Junto à proposta apresentada, o Enem traz os chamados textos motivadores, que costumam ter dados e informações sobre o tema para que, além de entender melhor o recorte esperado, o candidato possa refletir sobre as várias dimensões do problema.

“Não dá para tirar nota mil colocando o que você quer no texto. É preciso ter uma adequação à proposta”, explica.

Maria Aparecida Custódio, professora do laboratório de redação do Curso e Colégio Objetivo, ressalta que, apesar do assunto específico em relação aos surdos, já era esperado que o Enem trouxesse para debate a temática da inclusão dos portadores de necessidades especiais.

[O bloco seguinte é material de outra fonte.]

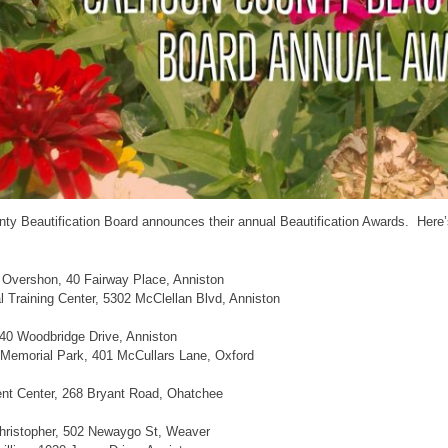
ty Beautification Board announces their annual Beautification Awards. Here
 Overshon, 40 Fairway Place, Anniston
l Training Center, 5302 McClellan Blvd, Anniston
40 Woodbridge Drive, Anniston
 Memorial Park, 401 McCullars Lane, Oxford
t Center, 268 Bryant Road, Ohatchee
hristopher, 502 Newaygo St, Weaver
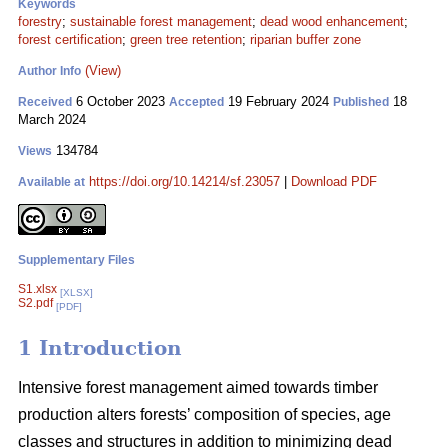
Keywords
forestry
;
sustainable forest management
;
dead wood enhancement
;
forest certification
;
green tree retention
;
riparian buffer zone
(View)
Author Info
6 October 2023
19 February 2024
18
Received
Accepted
Published
March 2024
134784
Views
https://doi.org/10.14214/sf.23057
|
Download PDF
Available at
Supplementary Files
S1.xlsx
[XLSX]
S2.pdf
[PDF]
1 Introduction
Intensive forest management aimed towards timber
production alters forests’ composition of species, age
classes and structures in addition to minimizing dead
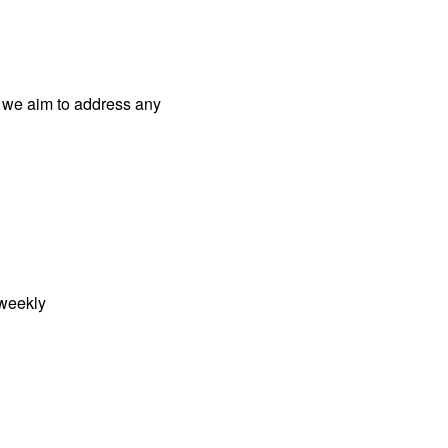
 we aim to address
any
weekly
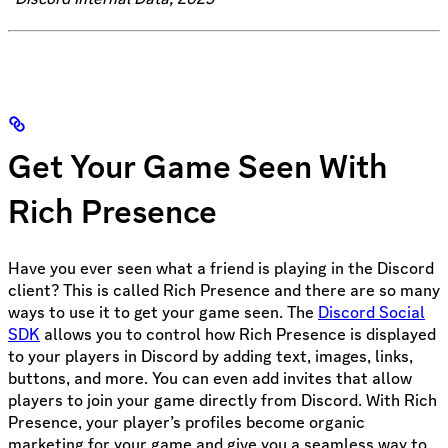
Get Your Game Seen With
Rich Presence
Have you ever seen what a friend is playing in the Discord
client? This is called Rich Presence and there are so many
ways to use it to get your game seen. The
Discord Social
SDK
allows you to control how Rich Presence is displayed
to your players in Discord by adding text, images, links,
buttons, and more. You can even add invites that allow
players to join your game directly from Discord. With Rich
Presence, your player’s profiles become organic
marketing for your game and give you a seamless way to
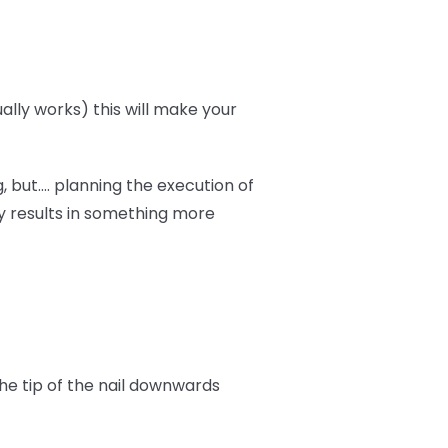
ally works) this will make your
 but.... planning the execution of
y results in something more
the tip of the nail downwards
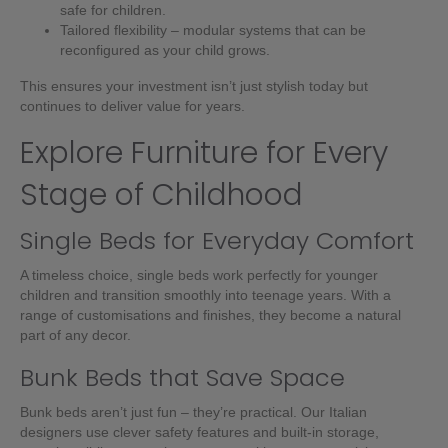
safe for children.
Tailored flexibility – modular systems that can be
reconfigured as your child grows.
This ensures your investment isn’t just stylish today but
continues to deliver value for years.
Explore Furniture for Every
Stage of Childhood
Single Beds for Everyday Comfort
A timeless choice, single beds work perfectly for younger
children and transition smoothly into teenage years. With a
range of customisations and finishes, they become a natural
part of any decor.
Bunk Beds that Save Space
Bunk beds aren’t just fun – they’re practical. Our Italian
designers use clever safety features and built-in storage,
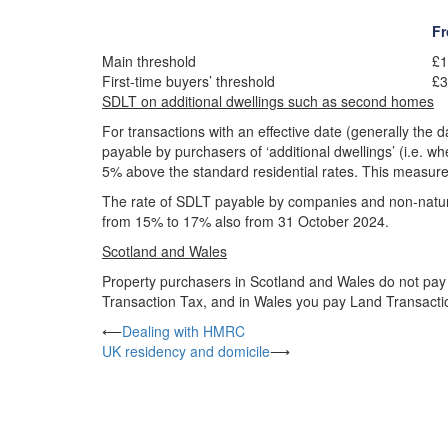
Fr
Main threshold
£1
First-time buyers’ threshold
£3
SDLT on additional dwellings such as second homes
For transactions with an effective date (generally the 
payable by purchasers of ‘additional dwellings’ (i.e. 
5% above the standard residential rates. This measure 
The rate of SDLT payable by companies and non-natural
from 15% to 17% also from 31 October 2024.
Scotland and Wales
Property purchasers in Scotland and Wales do not pay 
Transaction Tax, and in Wales you pay Land Transact
Post
⟵
Dealing with HMRC
UK residency and domicile
⟶
navigation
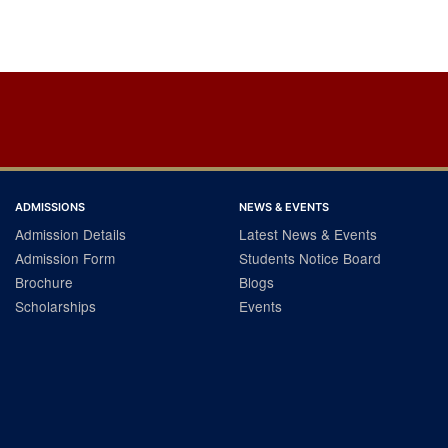
ADMISSIONS
NEWS & EVENTS
Admission Details
Latest News & Events
Admission Form
Students Notice Board
Brochure
Blogs
Scholarships
Events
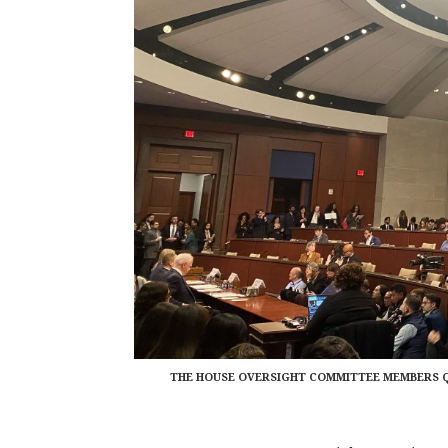
THE HOUSE OVERSIGHT COMMITTEE MEMBERS Q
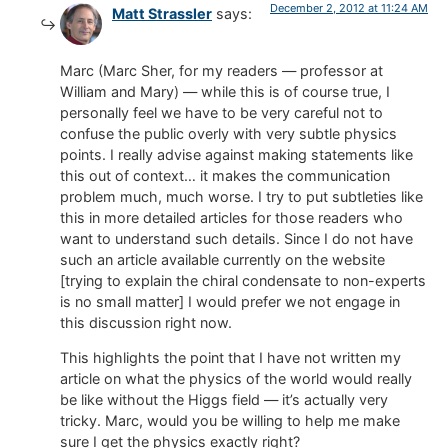
December 2, 2012 at 11:24 AM
Matt Strassler
says:
Marc (Marc Sher, for my readers — professor at
William and Mary) — while this is of course true, I
personally feel we have to be very careful not to
confuse the public overly with very subtle physics
points. I really advise against making statements like
this out of context… it makes the communication
problem much, much worse. I try to put subtleties like
this in more detailed articles for those readers who
want to understand such details. Since I do not have
such an article available currently on the website
[trying to explain the chiral condensate to non-experts
is no small matter] I would prefer we not engage in
this discussion right now.
This highlights the point that I have not written my
article on what the physics of the world would really
be like without the Higgs field — it’s actually very
tricky. Marc, would you be willing to help me make
sure I get the physics exactly right?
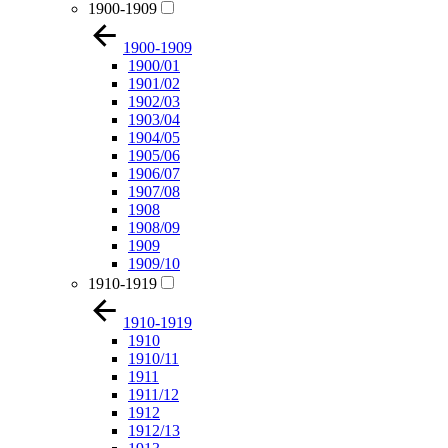
1900-1909
1900-1909
1900/01
1901/02
1902/03
1903/04
1904/05
1905/06
1906/07
1907/08
1908
1908/09
1909
1909/10
1910-1919
1910-1919
1910
1910/11
1911
1911/12
1912
1912/13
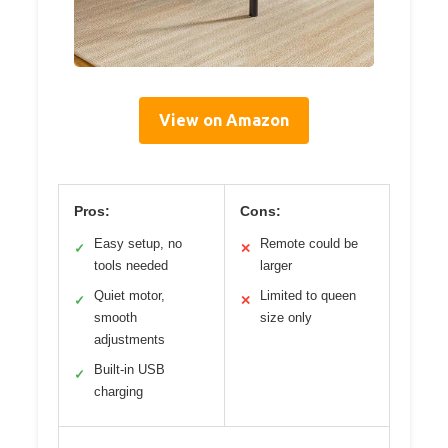
View on Amazon
Pros:
Cons:
Easy setup, no
Remote could be
✓
✕
tools needed
larger
Quiet motor,
Limited to queen
✓
✕
smooth
size only
adjustments
Built-in USB
✓
charging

“Existe o Estatuto da Pessoa Com Deficiência e ele não é respeitado. As escolas, por exemplo, não são inclusivas”, disse.

“Esse é um tipo de tema que não tem uma polêmica de ser favorável ou contrário. A polêmica que tem aqui é em relação ao tipo de desafio que é imposto para a sociedade”, afirma Paganim.

Inclusão e invisibilidade

Para os professores, uma boa redação sobre o tema deve trazer argumentos que evidenciem a exclusão dos surdos na sociedade e o preconceito que eles historicamente sofrem.

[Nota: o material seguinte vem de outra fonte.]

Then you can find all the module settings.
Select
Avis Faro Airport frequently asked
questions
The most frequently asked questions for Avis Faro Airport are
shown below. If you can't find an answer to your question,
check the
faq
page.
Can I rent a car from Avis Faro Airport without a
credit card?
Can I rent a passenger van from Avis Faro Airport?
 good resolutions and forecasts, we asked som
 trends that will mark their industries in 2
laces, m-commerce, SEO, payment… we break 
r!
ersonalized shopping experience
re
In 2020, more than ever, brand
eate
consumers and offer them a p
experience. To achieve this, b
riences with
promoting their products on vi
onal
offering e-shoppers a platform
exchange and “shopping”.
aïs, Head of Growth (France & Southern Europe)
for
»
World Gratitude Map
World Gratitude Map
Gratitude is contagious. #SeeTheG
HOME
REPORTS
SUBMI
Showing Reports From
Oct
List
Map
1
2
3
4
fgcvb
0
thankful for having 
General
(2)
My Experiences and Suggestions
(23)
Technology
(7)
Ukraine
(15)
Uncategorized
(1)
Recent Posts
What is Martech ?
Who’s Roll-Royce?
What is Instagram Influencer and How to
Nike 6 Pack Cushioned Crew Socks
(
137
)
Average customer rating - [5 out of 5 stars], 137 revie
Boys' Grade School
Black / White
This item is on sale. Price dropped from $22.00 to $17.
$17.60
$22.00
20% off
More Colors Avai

“Essas pessoas padecem de uma doença chamada invisibilidade. Elas fazem parte da população, mas não são levadas em conta como pessoas que podem ser produtivas, que podem atuar como qualquer outra”, afirma a professora Maria Aparecida, que questiona: “Como se pode contribuir para a formação educacional quando não se leva em conta a Libras [Língua brasileira de sinais], quando eles sequer têm acesso às informações?”.

Para o professor Paganim, um bom caminho para o candidato é refletir sobre de quem é a responsabilidade por tomar ações para a inclusão da comunidade surda.

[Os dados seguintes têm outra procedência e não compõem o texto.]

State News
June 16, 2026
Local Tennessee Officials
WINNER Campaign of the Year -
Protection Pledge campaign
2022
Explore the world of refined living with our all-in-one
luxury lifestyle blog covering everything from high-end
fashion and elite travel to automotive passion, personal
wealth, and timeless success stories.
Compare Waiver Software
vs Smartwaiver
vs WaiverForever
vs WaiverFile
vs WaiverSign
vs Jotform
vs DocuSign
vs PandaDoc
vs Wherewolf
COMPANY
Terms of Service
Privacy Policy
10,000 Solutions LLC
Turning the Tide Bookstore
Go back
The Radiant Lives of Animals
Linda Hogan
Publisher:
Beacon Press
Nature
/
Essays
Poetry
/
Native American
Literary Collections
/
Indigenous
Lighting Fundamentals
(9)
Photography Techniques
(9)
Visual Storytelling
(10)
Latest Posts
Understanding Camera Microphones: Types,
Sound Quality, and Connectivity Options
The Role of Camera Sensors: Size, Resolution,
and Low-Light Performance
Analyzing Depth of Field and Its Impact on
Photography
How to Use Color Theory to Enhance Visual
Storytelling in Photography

“Esses desafios, por exemplo, podem ser das instituições, dos professores, dos próprios colegas, das famílias. A quem compete mais ações para a inclusão? Às instituições, aos professores, aos próprios colegas, às famílias?”, questiona.

Noronha lembra que, além da problemática da inclusão, o candidato precisa obrigatoriamente abordar as dificuldades do acesso à educação para a comunidade surda, trazendo soluções para elas.

“Ele pode sugerir classes mistas [com alunos com e sem deficiência auditiva], a inclusão de mais de um surdo em sala de aula para que eles tenham contato um com o outro, escolas preparadas para recebê-los, que a mídia ataque essa segregação, que existam programas educacionais que tenham a surdez como norte”, afirma.

“O candidato tem que enfatizar o preconceito, a exclusão e sobretudo como a escola deixa a desejar em relação ao tratamento esperado para esses estudantes com deficiência auditiva”, destaca a professora Maria Aparecida, que sugere como propostas de intervenção “colocar as leis já existentes [como o Estatuto da Pessoa Com Deficiência] em prática e criar mais cotas”.

Prova do Enem em Libras

O tema sobre a formação educacional dos surdos aparece no mesmo ano em que o Inep (Instituto Nacional de Estudos e Pesquisas Educacionais Anísio Teixeira), órgão responsável pela aplicação da prova utilizou pela primeira vez uma vídeo prova traduzida em Libras para participantes com surdez ou deficiência auditiva. Até 2016, os participantes podiam optar pelos auxílios de tradutor-intérprete de Libras e de leitura labial, que continuam disponíveis.

Neste ano, a Cartilha do Participante, que traz dicas para os candidatos e especifica as competências avaliadas na prova de redação, também foi lançada pela primeira vez em Libras.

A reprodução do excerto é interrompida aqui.